- Directed by: K. Ramu
- Produced by: V Vinoth Kumar
- Starring: Vijay Vasanth Resna Pavithran
- Cinematography: L. K. Vijay
- Music by: P. R. Srinath
- Production company: Triple V Records
- Release date: 2 October 2014;
- Country: India
- Language: Tamil

= Theriyama Unna Kadhalichitten =

2014 Indian film by Ramu

Theriyama Unna Kadhalichitten ( I fell in love with you without knowing) is a 2014 Indian Tamil film written and directed by Ramu. The film features Vijay Vasanth and Resna Pavithran in the lead roles, and was released in October 2014.

==Cast==
- Vijay Vasanth as Karthik
- Rasna Pavithran as Gayathri
- Pawan as Prakash
- Uma Padmanabhan
- Nizhalgal Ravi
- Mayilswamy
- Pandu
- Rajya Lakshmi
- Special appearances in the introduction song

- Ajay Raj
- Aravind Akash
- Premgi Amaren
- Sakthi Saravanan
- Venkat Prabhu
- Leo Sivadass

==Production==
The film marked the first production venture of V Vinoth Kumar and he chose to name his studio as Triple V Productions after his father entrepreneur H. Vasanthakumar, his brother actor Vijay Vasanth and himself. He was impressed by a script written by K. Ramu, who waited a few years to narrate the film to a producer, having previously directed television serials and apprenticed under Priyadarshan. The film's soundtrack was launched in July 2013 with several of Vijay Vasanth's co-stars from Chennai 600028 (2007) in attendance.

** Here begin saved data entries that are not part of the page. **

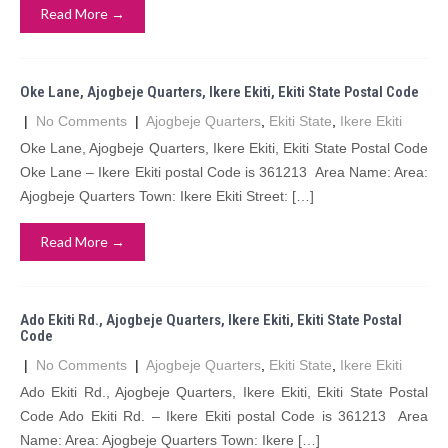
Read More →
Oke Lane, Ajogbeje Quarters, Ikere Ekiti, Ekiti State Postal Code
|
No Comments
|
Ajogbeje Quarters
,
Ekiti State
,
Ikere Ekiti
Oke Lane, Ajogbeje Quarters, Ikere Ekiti, Ekiti State Postal Code
Oke Lane – Ikere Ekiti postal Code is 361213 Area Name: Area:
Ajogbeje Quarters Town: Ikere Ekiti Street: […]
Read More →
Ado Ekiti Rd., Ajogbeje Quarters, Ikere Ekiti, Ekiti State Postal
Code
|
No Comments
|
Ajogbeje Quarters
,
Ekiti State
,
Ikere Ekiti
Ado Ekiti Rd., Ajogbeje Quarters, Ikere Ekiti, Ekiti State Postal
Code Ado Ekiti Rd. – Ikere Ekiti postal Code is 361213 Area
Name: Area: Ajogbeje Quarters Town: Ikere […]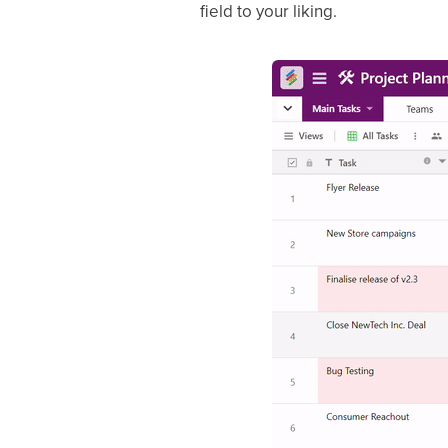
field to your liking.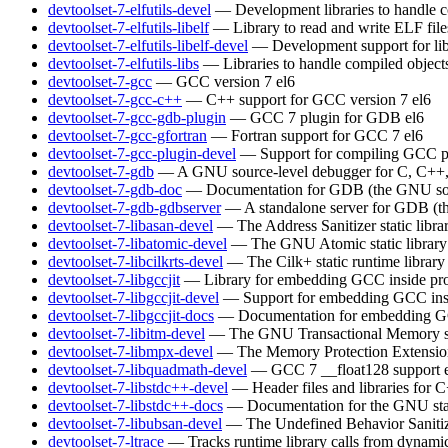
devtoolset-7-elfutils-devel
— Development libraries to handle c
devtoolset-7-elfutils-libelf
— Library to read and write ELF file
devtoolset-7-elfutils-libelf-devel
— Development support for lib
devtoolset-7-elfutils-libs
— Libraries to handle compiled object
devtoolset-7-gcc
— GCC version 7
el6
devtoolset-7-gcc-c++
— C++ support for GCC version 7
el6
devtoolset-7-gcc-gdb-plugin
— GCC 7 plugin for GDB
el6
devtoolset-7-gcc-gfortran
— Fortran support for GCC 7
el6
devtoolset-7-gcc-plugin-devel
— Support for compiling GCC p
devtoolset-7-gdb
— A GNU source-level debugger for C, C++, 
devtoolset-7-gdb-doc
— Documentation for GDB (the GNU sou
devtoolset-7-gdb-gdbserver
— A standalone server for GDB (t
devtoolset-7-libasan-devel
— The Address Sanitizer static libra
devtoolset-7-libatomic-devel
— The GNU Atomic static library
devtoolset-7-libcilkrts-devel
— The Cilk+ static runtime library
devtoolset-7-libgccjit
— Library for embedding GCC inside pro
devtoolset-7-libgccjit-devel
— Support for embedding GCC insi
devtoolset-7-libgccjit-docs
— Documentation for embedding GCC
devtoolset-7-libitm-devel
— The GNU Transactional Memory s
devtoolset-7-libmpx-devel
— The Memory Protection Extensions 
devtoolset-7-libquadmath-devel
— GCC 7 __float128 support
devtoolset-7-libstdc++-devel
— Header files and libraries for
devtoolset-7-libstdc++-docs
— Documentation for the GNU sta
devtoolset-7-libubsan-devel
— The Undefined Behavior Sanitizer
devtoolset-7-ltrace
— Tracks runtime library calls from dynamic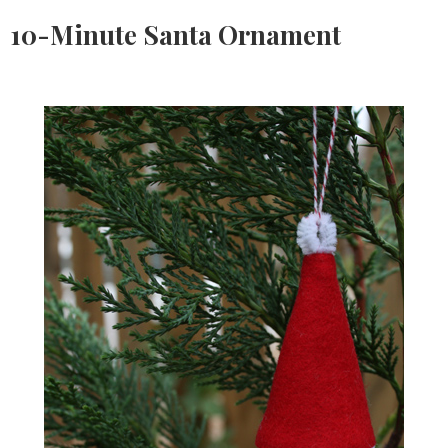
10-Minute Santa Ornament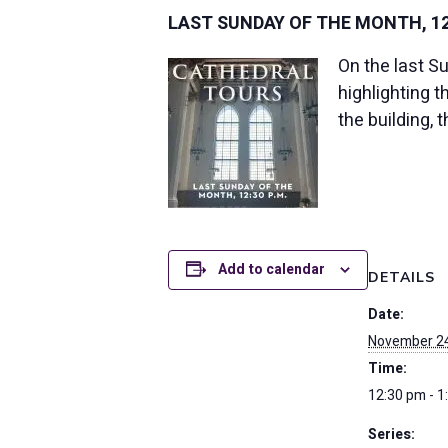
LAST SUNDAY OF THE MONTH, 12:
On the last S
highlighting 
the building, 
Add to calendar
DETAILS
Date:
November 24
Time:
12:30 pm - 1
Series:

The film had a delayed release, and was stuck for close to a year after production had finished.

==Release==
The film had a limited release across Tamil Nadu on 2 October 2014, owing to the presence of bigger budget films at the box office. It opened to negative reviews with a critics from The Hindu noting "there is little that is credible" about the venture. The Indian Express noted "Towards the latter part, the narration peps up, maintaining interest and pace till the end. Makes one wonder if it's the same director who had directed the first half". The film, nevertheless, celebrated a success meet to promote the film. The satellite rights of the film were sold to Vasanth TV.